= The Castelles =

The Castelles were among the originators of the "Philadelphia sound", which features a high tenor lead, a bass, and tenors singing in close harmony, and minimal instrumentation. Its original members included George Grant, Ronald Everett, Anthony Octavius, William Taylor, and Frank Vance. In spite of its popularity with collectors, however, groups with the “Philadelphia Sound” only managed to have regional hits, not national ones.

Grant, lead singer of the Castelles, is an early first example of the high tenor sound, that would culminate with Frankie Lymon. Grant was 16 years old when his first record was cut. This was probably the average age for R&B singers at that time.

The Castelles met around 1949 in the choir at Sulzberger Junior High School in West Philadelphia. Overseen by Miss Joy Goings, the choir included Grant (Castelles), Taylor (Castelles), Octavius (Castelles), Sonny Gordon (Angels), George Tindley (Dreams), George Pounds (Cherokees), Karl English (Cherokees), Melvin Story (Cherokees), and Solomon Burke.

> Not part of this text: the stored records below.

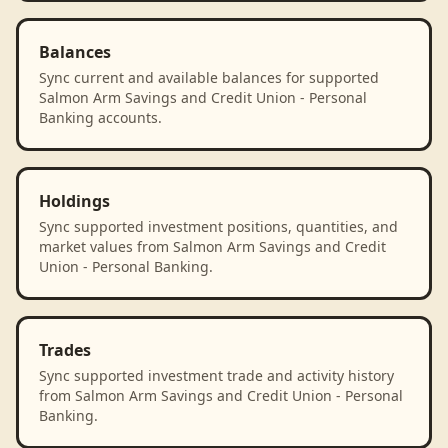
Balances
Sync current and available balances for supported
Salmon Arm Savings and Credit Union - Personal
Banking accounts.
Holdings
Sync supported investment positions, quantities, and
market values from Salmon Arm Savings and Credit
Union - Personal Banking.
Trades
Sync supported investment trade and activity history
from Salmon Arm Savings and Credit Union - Personal
Banking.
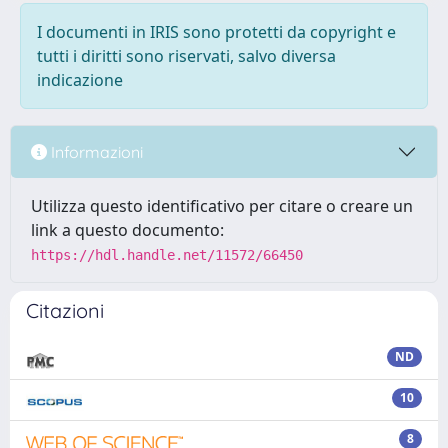
I documenti in IRIS sono protetti da copyright e
tutti i diritti sono riservati, salvo diversa
indicazione
Informazioni
Utilizza questo identificativo per citare o creare un
link a questo documento:
https://hdl.handle.net/11572/66450
Citazioni
ND
10
8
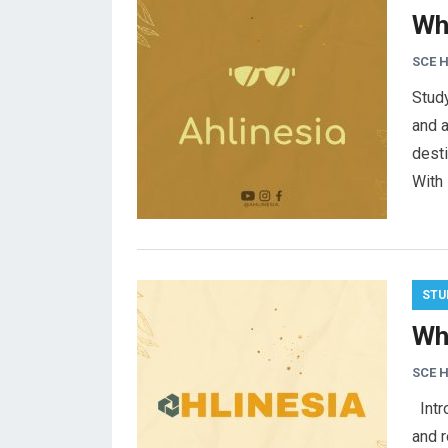
Wh
SCE 
Stud
and 
desti
With 
STU
Wh
SCE 
Intro
and r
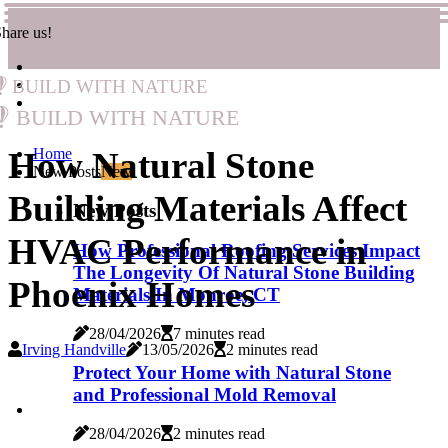
hare us!
Build with Nature
Build with Nature
How Natural Stone
Home
New Posts
New
Building Materials Affect
New Posts
HVAC Performance in
How Professional Roofing Services Impact
The Longevity Of Natural Stone Building
Phoenix Homes
Materials In Monroe, CT
28/04/2026
7 minutes read
Irving Handville
13/05/2026
2 minutes read
Protect Your Home with Natural Stone
and Professional Mold Removal
28/04/2026
2 minutes read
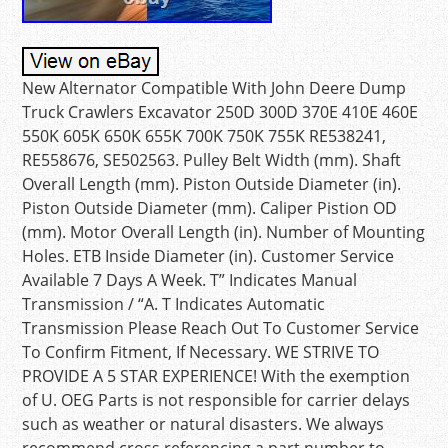
New Alternator Compatible With John Deere Dump
Truck Crawlers Excavator 250D 300D 370E 410E 460E
550K 605K 650K 655K 700K 750K 755K RE538241,
RE558676, SE502563. Pulley Belt Width (mm). Shaft
Overall Length (mm). Piston Outside Diameter (in).
Piston Outside Diameter (mm). Caliper Pistion OD
(mm). Motor Overall Length (in). Number of Mounting
Holes. ETB Inside Diameter (in). Customer Service
Available 7 Days A Week. T” Indicates Manual
Transmission / “A. T Indicates Automatic
Transmission Please Reach Out To Customer Service
To Confirm Fitment, If Necessary. WE STRIVE TO
PROVIDE A 5 STAR EXPERIENCE! With the exemption
of U. OEG Parts is not responsible for carrier delays
such as weather or natural disasters. We always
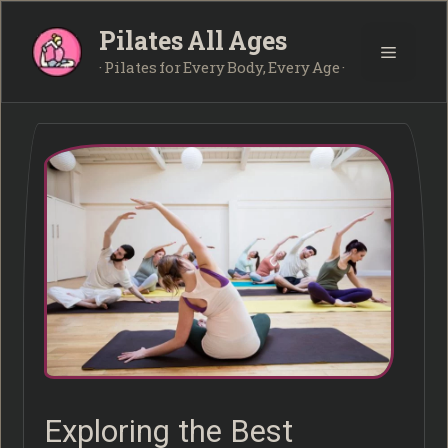
Skip
Pilates All Ages
to
Menu
content
· Pilates for Every Body, Every Age ·
Exploring the Best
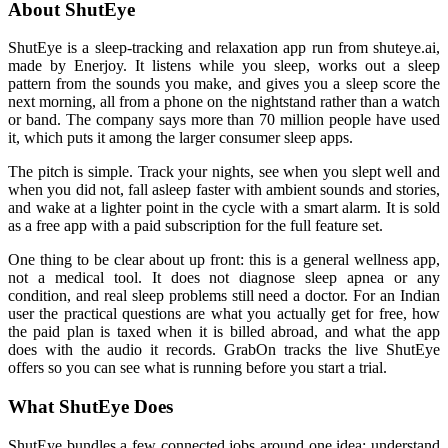
About ShutEye
ShutEye is a sleep-tracking and relaxation app run from shuteye.ai,
made by Enerjoy. It listens while you sleep, works out a sleep
pattern from the sounds you make, and gives you a sleep score the
next morning, all from a phone on the nightstand rather than a watch
or band. The company says more than 70 million people have used
it, which puts it among the larger consumer sleep apps.
The pitch is simple. Track your nights, see when you slept well and
when you did not, fall asleep faster with ambient sounds and stories,
and wake at a lighter point in the cycle with a smart alarm. It is sold
as a free app with a paid subscription for the full feature set.
One thing to be clear about up front: this is a general wellness app,
not a medical tool. It does not diagnose sleep apnea or any
condition, and real sleep problems still need a doctor. For an Indian
user the practical questions are what you actually get for free, how
the paid plan is taxed when it is billed abroad, and what the app
does with the audio it records. GrabOn tracks the live ShutEye
offers so you can see what is running before you start a trial.
What ShutEye Does
ShutEye bundles a few connected jobs around one idea: understand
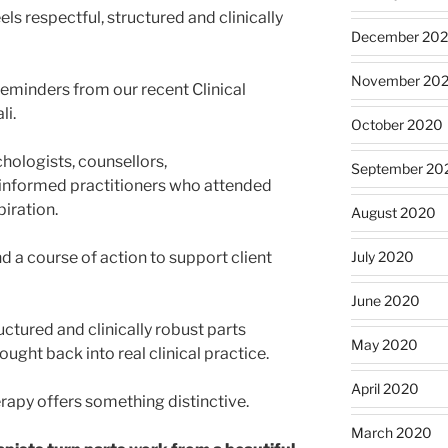
ls respectful, structured and clinically
December 20
November 20
reminders from our recent Clinical
li.
October 2020
chologists, counsellors,
September 20
informed practitioners who attended
piration.
August 2020
July 2020
nd a course of action to support client
June 2020
ctured and clinically robust parts
May 2020
ught back into real clinical practice.
April 2020
rapy offers something distinctive.
March 2020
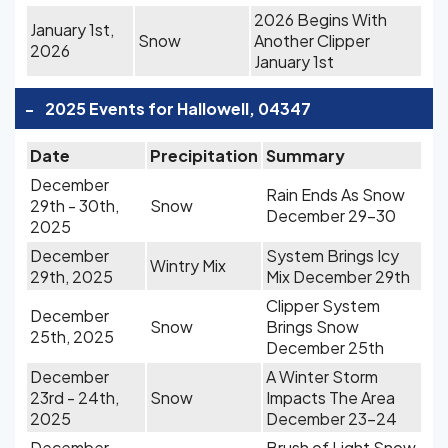
2026 Begins With
January 1st,
Snow
Another Clipper
2026
January 1st
-
2025 Events for Hallowell, 04347
Date
Precipitation
Summary
December
Rain Ends As Snow
29th - 30th,
Snow
December 29-30
2025
December
System Brings Icy
Wintry Mix
29th, 2025
Mix December 29th
Clipper System
December
Snow
Brings Snow
25th, 2025
December 25th
December
A Winter Storm
23rd - 24th,
Snow
Impacts The Area
2025
December 23-24
December
Brush of Light Snow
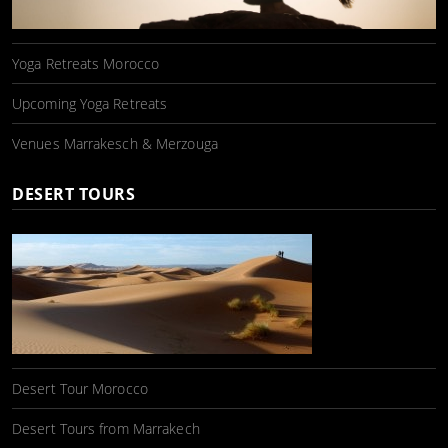
Yoga Retreats Morocco
Upcoming Yoga Retreats
Venues Marrakesch & Merzouga
DESERT TOURS
Desert Tour Morocco
Desert Tours from Marrakech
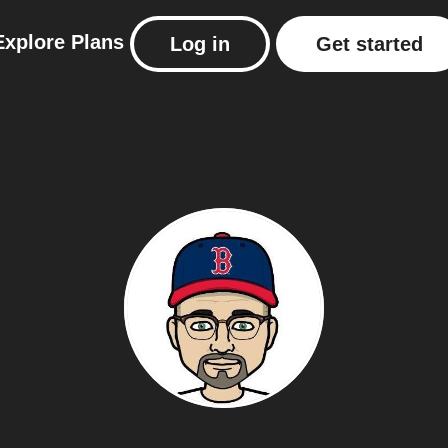
Explore
Plans
Log in
Get started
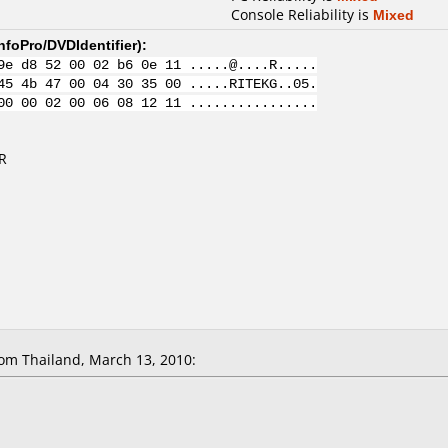
Console Reliability is
Mixed
nfoPro/DVDIdentifier
):
9e d8 52 00 02 b6 0e 11 .....@....R.....
45 4b 47 00 04 30 35 00 .....RITEKG..05.
00 00 02 00 06 08 12 11 ................
R
om Thailand, March 13, 2010:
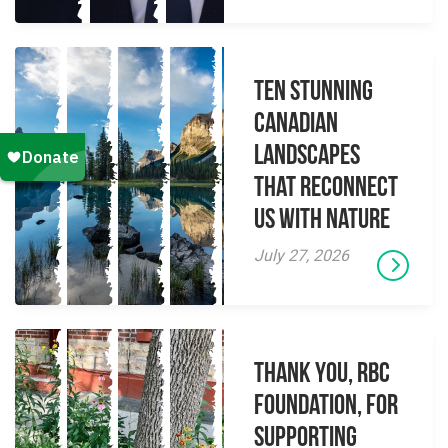
Ten Stunning
Canadian
Landscapes
That Reconnect
Us With Nature
July 27, 2026
Thank you, RBC
Foundation, for
supporting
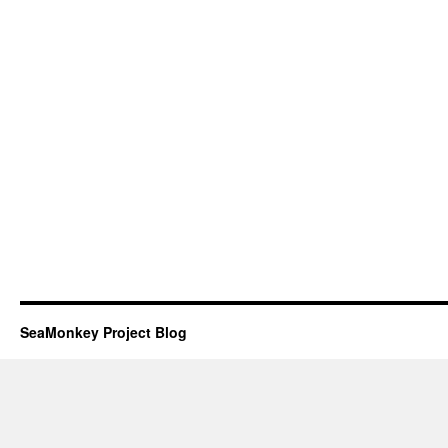
SeaMonkey Project Blog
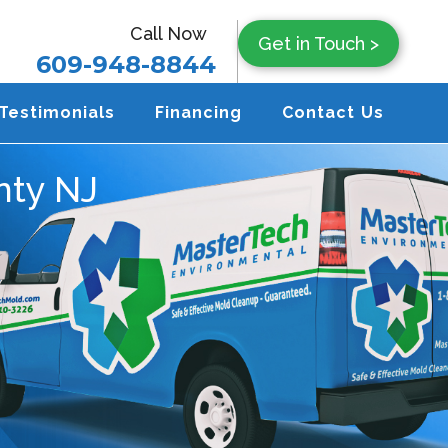
Call Now
Get in Touch >
609-948-8844
Testimonials
Financing
Contact Us
nty NJ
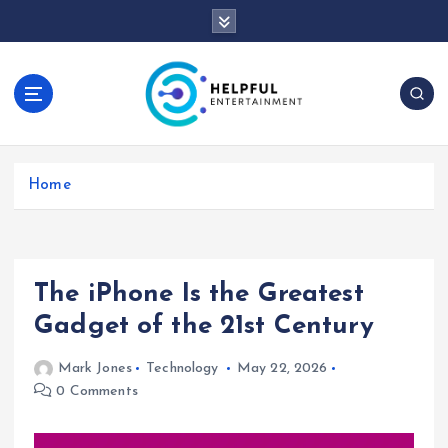
S
k
i
p
t
o
c
o
Home
n
t
e
n
t
The iPhone Is the Greatest
Gadget of the 21st Century
Mark Jones
Technology
May 22, 2026
0 Comments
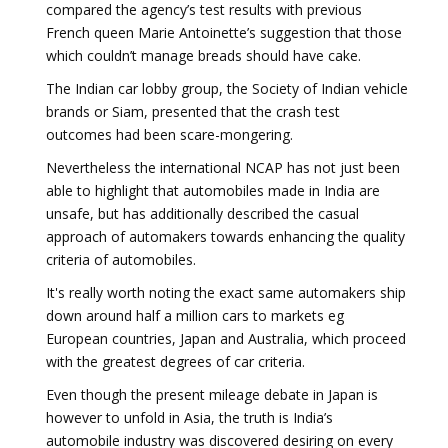
compared the agency’s test results with previous
French queen Marie Antoinette’s suggestion that those
which couldn’t manage breads should have cake.
The Indian car lobby group, the Society of Indian vehicle
brands or Siam, presented that the crash test
outcomes had been scare-mongering.
Nevertheless the international NCAP has not just been
able to highlight that automobiles made in India are
unsafe, but has additionally described the casual
approach of automakers towards enhancing the quality
criteria of automobiles.
It's really worth noting the exact same automakers ship
down around half a million cars to markets eg
European countries, Japan and Australia, which proceed
with the greatest degrees of car criteria.
Even though the present mileage debate in Japan is
however to unfold in Asia, the truth is India’s
automobile industry was discovered desiring on every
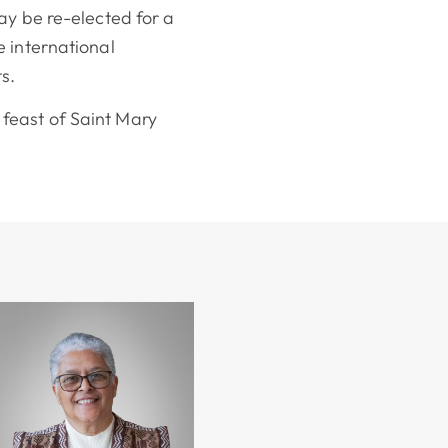
ay be re-elected for a
 international
s.
feast of Saint Mary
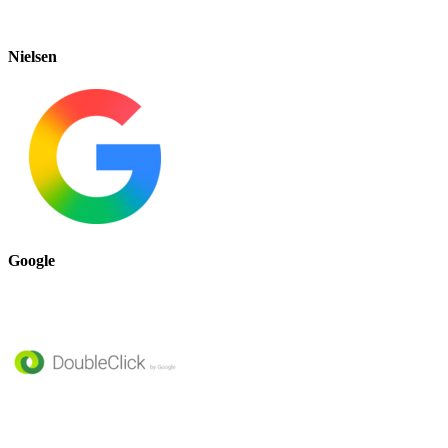
Nielsen
Google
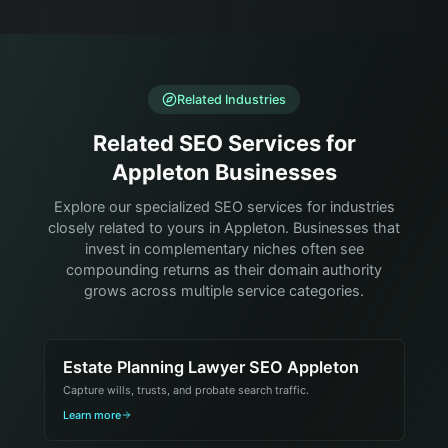
Related Industries
Related SEO Services for
Appleton Businesses
Explore our specialized SEO services for industries
closely related to yours in Appleton. Businesses that
invest in complementary niches often see
compounding returns as their domain authority
grows across multiple service categories.
Estate Planning Lawyer SEO Appleton
Capture wills, trusts, and probate search traffic.
Learn more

The original members of the Castelles were: George "Pepi" Grant (lead tenor), Octavius Anthony (first tenor), Billy Taylor (first tenor, second tenor, baritone), and Clarence Dunlap (bass). They first called themselves the "Royal Castelles", a name that George just thought up ("I liked the name"). George's nickname of "Pepi" was given to him years later by denizens of the poolhall he frequented; everyone got a nickname, and, because, with his straightened hair, he looked Spanish, he became "Crosstown Pepi".